À peine plus d’un mois après, le 9 mars 1943, relate l’historien costarmoricain Alain Prigent, « place de la Grille à Saint-Brieuc, deux soldats allemands sont abattus par un groupe de FTP, les francs-tireurs et partisans, la branche du Parti communiste clandestin qui mène la lutte armée. Les auteurs de cet attentat sont des cheminots briochins. » C’est la première fois que des militaires de la Wehrmacht sont directement visés dans les Côtes-du-Nord.
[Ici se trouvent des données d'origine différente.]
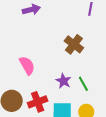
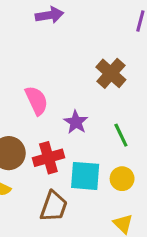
purple star: (63, 81) -> (76, 122), moved

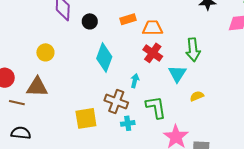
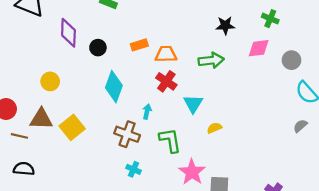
green arrow: (193, 50) -> (211, 60), moved, turned -90
yellow square: (86, 118) -> (72, 127), moved, turned -30
cyan cross: (128, 123) -> (133, 169), moved, turned 32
L’action des résistants communistes s’intensifie, à Saint-Brieuc, Plestin-les-Grèves, Plufur, Lannion, Caulnes, Châtelaudren, etc., des fermes sont incendiées dans le Trégor, des affiches manuscrites sont apposées, comme à Guingamp, des tracts sont collés sur les routes, comme entre Lannion et Tréguier. On peut y lire : « Les FTP bretons frappent les boches, mais ils sont aussi décidés à frapper les cultivateurs traîtres qui vendent leurs produits à l’ennemi. »

« Des aveux obtenus sous la torture »

En mars et avril, la police de Vichy multiplie les arrestations. Les autorités pensent avoir mis un coup d’arrêt au mouvement. Mais la lutte armée des résistants communistes reprend, en particulier des sabotages par des cheminots. Les arrestations aussi. Entre février et juillet, près d’une cinquantaine de résistants tombent. « Des aveux sont obtenus par des interrogatoires musclés et la torture », rapporte Alain Prigent.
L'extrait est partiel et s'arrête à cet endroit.